Сколько сказок и суеверий существует про старые колодцы!

Повинуясь сильному порыву, Колесников наклонился над верхним венцом колодезного сруба – с всхлипом втянул воздух и приник, пытаясь разобрать, что там, внизу. Вглядывался напряженно. Ничего не видно. Звезд не видать (а они видны в колодце или из него??). Тьма, хоть глаз выколи. Или все же что-то есть? было… На дне колодезного ствола, куда не проникал ни один дневной лучик, угадывалось красное мерцание. Колесников угадал это и тут же ощутил резкий толчок в грудь. В голове мелькнула и сбилась мысль: что за источник красного свечения на дне? сосредоточен в одном месте – в одном русле. Не рассеивался по сторонам. Как красная тонкая ленточка между невидимыми в темноте камнями. Девичья ленточка в колодце. Интересно, а здесь в усадьбе были женщины или девушки? Дальше выяснится, что были. В Утылве были даже русалки – девушки с фальшивыми рыбьими хвостами! Но как можно потерять ленту на дне? Колесников не представлял. Его подружка Тамара не цепляла на свои волосы ни красных, ни синих ленточек – слишком провинциально, разве только для малыханских доярок (или для тылвинских русалок). Тамара Кулыйкина считалась модной городской девушкой!

Словно раньше Колесников не заглядывал в другие колодцы! еще пацаном в родном Кашкуке. Да неправда это! Некая причудливая (чудесатая) иллюзия. Первое впечатление всегда обманчиво, успокоил себя Колесников. Но уже не на коже, а под кожей лопались возбужденные пузырьки, вызывая зуд. Острый зуд любопытства. Мэр чертыхнулся. Всхлипнул и со свежей порцией воздуха в легких повторно приник к колодцу.

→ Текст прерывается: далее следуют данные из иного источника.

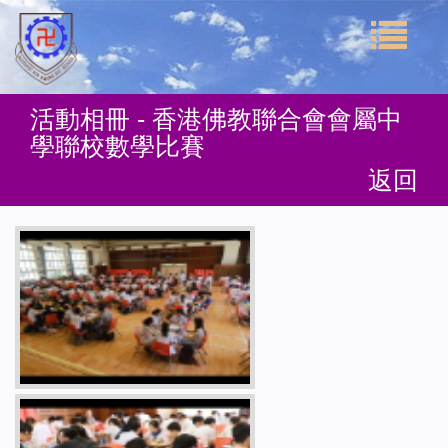
活動相冊 - 香港佛教聯合會會屬中
學聯校數學比賽
返回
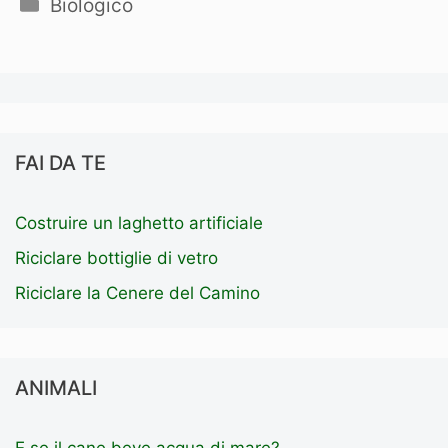
Categorie
Biologico
FAI DA TE
Costruire un laghetto artificiale
Riciclare bottiglie di vetro
Riciclare la Cenere del Camino
ANIMALI
E se il cane beve acqua di mare?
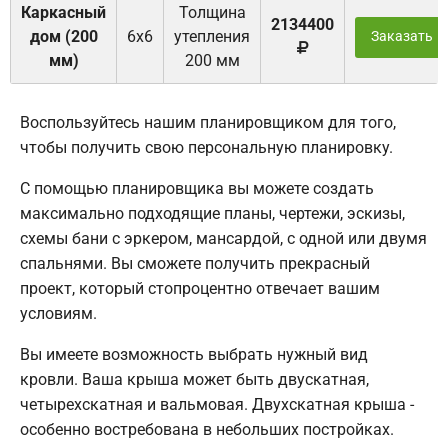
Каркасный
Толщина
2134400
дом (200
6х6
утепления
Заказать
мм)
200 мм
Воспользуйтесь нашим планировщиком для того,
чтобы получить свою персональную планировку.
С помощью планировщика вы можете создать
максимально подходящие планы, чертежи, эскизы,
схемы бани с эркером, мансардой, с одной или двумя
спальнями. Вы сможете получить прекрасный
проект, который стопроцентно отвечает вашим
условиям.
Вы имеете возможность выбрать нужный вид
кровли. Ваша крыша может быть двускатная,
четырехскатная и вальмовая. Двухскатная крыша -
особенно востребована в небольших постройках.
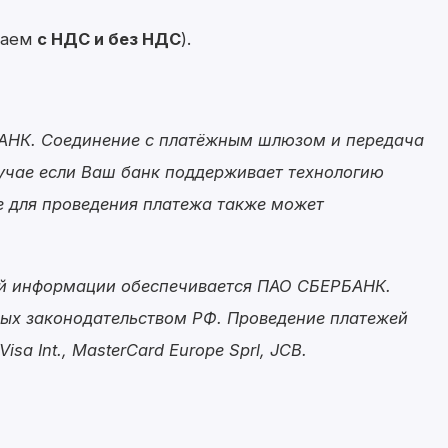
таем
с НДС и без НДС
).
БАНК. Соединение с платёжным шлюзом и передача
учае если Ваш банк поддерживает технологию
ure для проведения платежа также может
ой информации обеспечивается ПАО СБЕРБАНК.
ных законодательством РФ. Проведение платежей
a Int., MasterCard Europe Sprl, JCB.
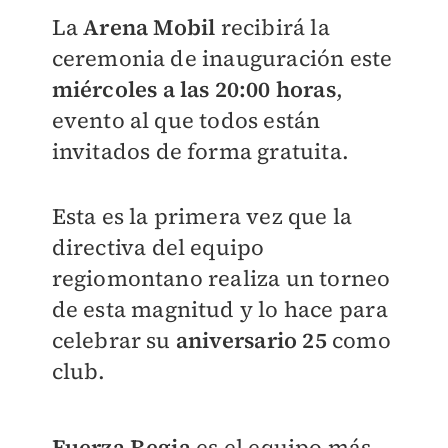
La
Arena Mobil
recibirá la
ceremonia de inauguración este
miércoles a las 20:00 horas
,
evento al que todos están
invitados de forma gratuita.
Esta es la primera vez que la
directiva del equipo
regiomontano realiza un torneo
de esta magnitud y lo hace para
celebrar su
aniversario 25
como
club.
Fuerza Regia
es el equipo más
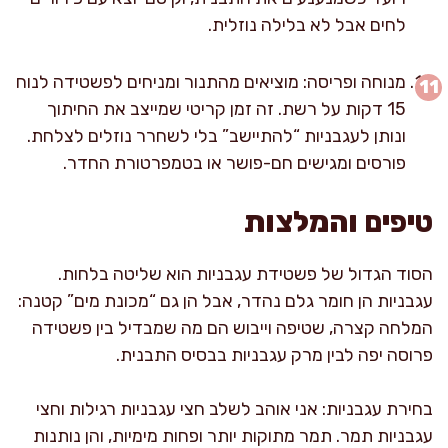
לחים אבל לא בלילה נוזלית.
מנוחה ופריסה: מוציאים מהתנור ומניחים לפשטידה לנוח
15 דקות על רשת. זה זמן קריטי שמייצב את החיתוך
ונותן לעגבניות “להתיישב” בלי לשחרר נוזלים לצלחת.
פורסים ומגישים חם-פושר או בטמפרטורת החדר.
טיפים והמלצות
הסוד הגדול של פשטידת עגבניות הוא שליטה בלחות.
עגבניות הן חומר גלם נהדר, אבל הן גם “מכונת מים” קטנה:
המלחה קצרה, שטיפה וייבוש הם מה שמבדיל בין פשטידה
פרוסה יפה לבין מרק עגבניות בבסיס התבנית.
בחירת עגבניות: אני אוהב לשלב חצי עגבניות רגילות וחצי
עגבניות תמר. תמר מתוקות יותר ופחות מימיות, והן נותנות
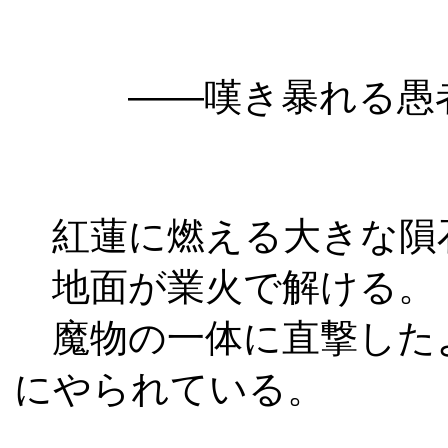
――嘆き暴れる愚者
紅蓮に燃える大きな隕
地面が業火で解ける。
魔物の一体に直撃した
にやられている。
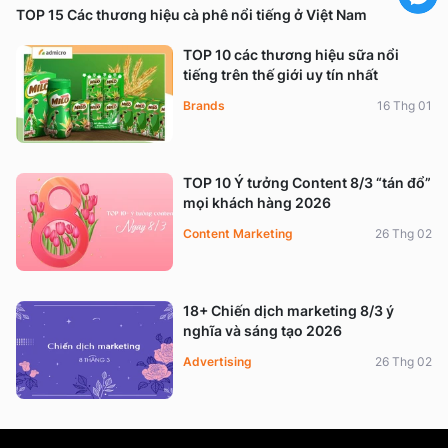
TOP 15 Các thương hiệu cà phê nổi tiếng ở Việt Nam
TOP 10 các thương hiệu sữa nổi
tiếng trên thế giới uy tín nhất
Brands
16 Thg 01
TOP 10 Ý tưởng Content 8/3 “tán đổ”
mọi khách hàng 2026
Content Marketing
26 Thg 02
18+ Chiến dịch marketing 8/3 ý
nghĩa và sáng tạo 2026
Advertising
26 Thg 02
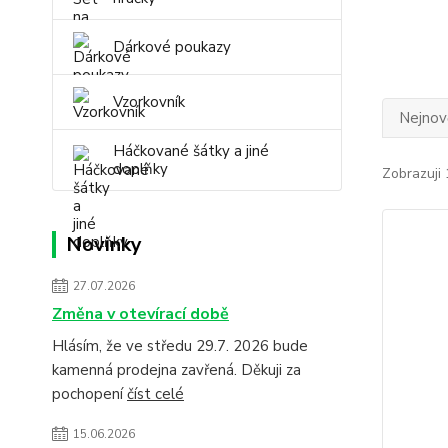
Dárkové poukazy
Vzorkovník
Nejnově
Háčkované šátky a jiné
doplňky
Zobrazuji 
Novinky
27.07.2026
Změna v otevírací době
Hlásím, že ve středu 29.7. 2026 bude
kamenná prodejna zavřená. Děkuji za
pochopení
číst celé
15.06.2026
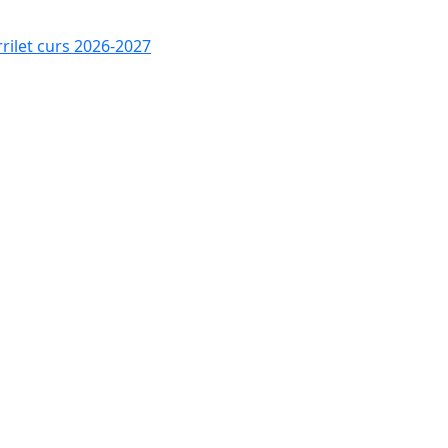
rrilet curs 2026-2027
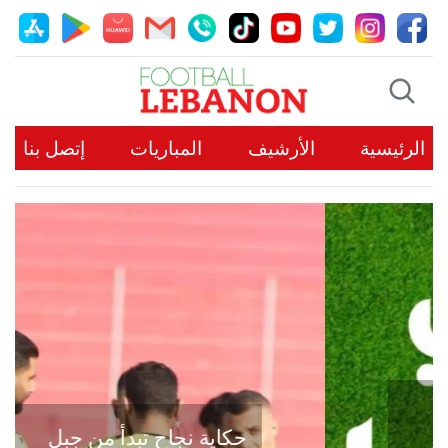
الرئيسية
الأرشيف
المباريات
إتصل بنا
حكاية نجاح تبدأ من جبل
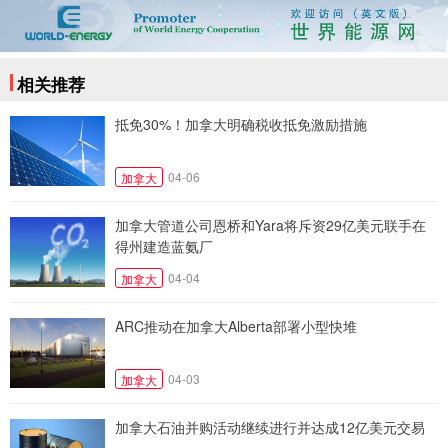
相关推荐
抵免30%！加拿大明确税收抵免激励措施
04-06
加拿大
加拿大管道公司恩桥和Yara将斥资29亿美元联手在
得州建造蓝氨厂
04-04
加拿大
ARC推动在加拿大Alberta部署小型快堆
04-03
加拿大
加拿大石油并购活动继续进行并达成12亿美元交易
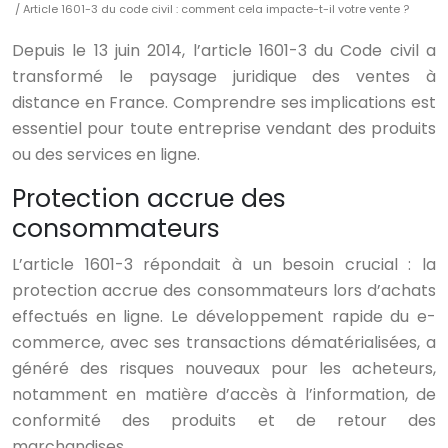
/ Article 1601-3 du code civil : comment cela impacte-t-il votre vente ?
Depuis le 13 juin 2014, l’article 1601-3 du Code civil a
transformé le paysage juridique des ventes à
distance en France. Comprendre ses implications est
essentiel pour toute entreprise vendant des produits
ou des services en ligne.
Protection accrue des
consommateurs
L’article 1601-3 répondait à un besoin crucial : la
protection accrue des consommateurs lors d’achats
effectués en ligne. Le développement rapide du e-
commerce, avec ses transactions dématérialisées, a
généré des risques nouveaux pour les acheteurs,
notamment en matière d’accès à l’information, de
conformité des produits et de retour des
marchandises.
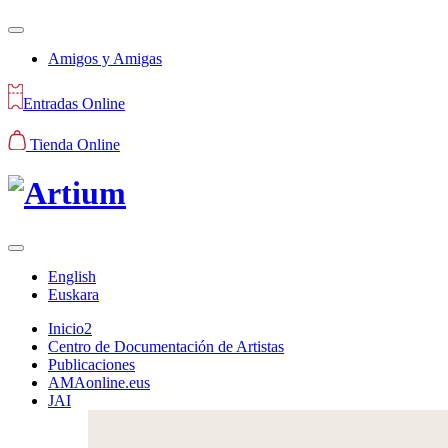
Amigos y Amigas
Entradas Online
Tienda Online
English
Euskara
Inicio2
Centro de Documentación de Artistas
Publicaciones
AMAonline.eus
JAI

Глаза широко раскрылись.

Во второй раз все происходило немного дольше. Зато достигнут просто ошеломительный эффект! Бомбический, как недавно обещал Петька Глаз молодежной ячейке. А ведь Колесников уже не так молод – не так юн. Пошатываясь, переступая и путаясь, мэр отдалился от колодца на приличное расстояние. И рухнул, больно стукнувшись пятой точкой – его некому было подхватить.

– Твою мать!.. Не найти, не потерять…

Сидя на земле, Колесников побелел как мел – так быстро кровь отлила от головы. Лицо стало нечувствительным, и симметрия (нормальность) в нем (в лице) нарушилась. Прежде всего, это выразили глаза: один закрылся веком, другой вытаращился, насколько возможно – почти вылез из орбиты. Не хуже, чем у Сыродя. Колесников прижал рукой закрытый глаз, который, как ему показалось, затрепыхался. Вот номер! Никогда подобных признаков за собой не замечал.

Ну, и что ошеломило Колесникова на дне сыродиевского колодца?

Вопреки правилам внутреннего устройства и, вообще, всем законам физики ствол колодца (очень длинный, за тридцать метров, но представлялся бесконечным) сверху вниз расширялся. Собственно, это никакой ни ствол, а воронка, которую кто-то опрокинул. И как при первом заглядывании в дырку повторилась иллюзия – только сейчас Колесников наблюдал ее дольше. Что это было? Ощущение – не осознанное, но вполне явственное для всех органов чувств – огромного пространства. Точно бездна разверзлась внизу. Темнота еще больше завораживала: как оценить размеры? да и что оценивать? НИЧЕГО. Тьма раскинута, и в ней вырисовывается (иллюзорно?) единственный цветовой контраст – волнистая красная полоска. На дне? но дна не видно, и его даже невозможно предсказать – как далеко или близко. Взгляд погружался в воронку – все ниже, ниже и стремительней. Дырка темнела и засасывала. Голова кружилась. Колесников словно отрывался от своего тела и падал вниз – стремительно, оглушительно, страшно. Или не тело совершало чудеса, а дивор отрывался, пока тело согнулось над срубом, засунув голову в колодец. Сыродь, если бы очутился рядом, сказал (абсолютно правильно): нашел, куда соваться!.. Дивор уже не поймать и не спасти – потерян он… Тем более, глаза не различали никакого просвета – ни близко, ни далеко. Темнота. И это не тоннель! Если же тоннель, то никуда не ведет.

Наш герой не сдавался – смотрел старательно. Да, точно, он не ошибся при первом взгляде: красная полоска – сначала как ленточка. Колесников падал вниз, ленточка летела ему навстречу. И росла с такой же скоростью. Нутряной красный цвет – не свет, а красная струя. Вот уже лента стала рекой. Колесников еще сощурился, почти сомкнул ресницы над обоими глазами (как после над одним). Он почти приблизился к красной реке, завис над ней (словно у него за плечами образовались корыльбуньи крылья) и только тогда понял, что видит не обыкновенную (пусть красную) реку, а множество – великое! – красных огоньков, двигающихся в согласованном ритме, благодаря которому казалось, что река текла. Она извивалась, обтекая бесчисленные темные объемы – то ли скалы, то ли башни, то ли другие выступы неведомой тверди. Огоньки не яркие, словно притушенные. Прорва маленьких диворов – украденных у какой прорвы народа?! Ужасно. Вместе огоньки колебались, как колеблется все везде – мы сами, наше окружение и выше – земля, вселенная. Даже бездна под нами.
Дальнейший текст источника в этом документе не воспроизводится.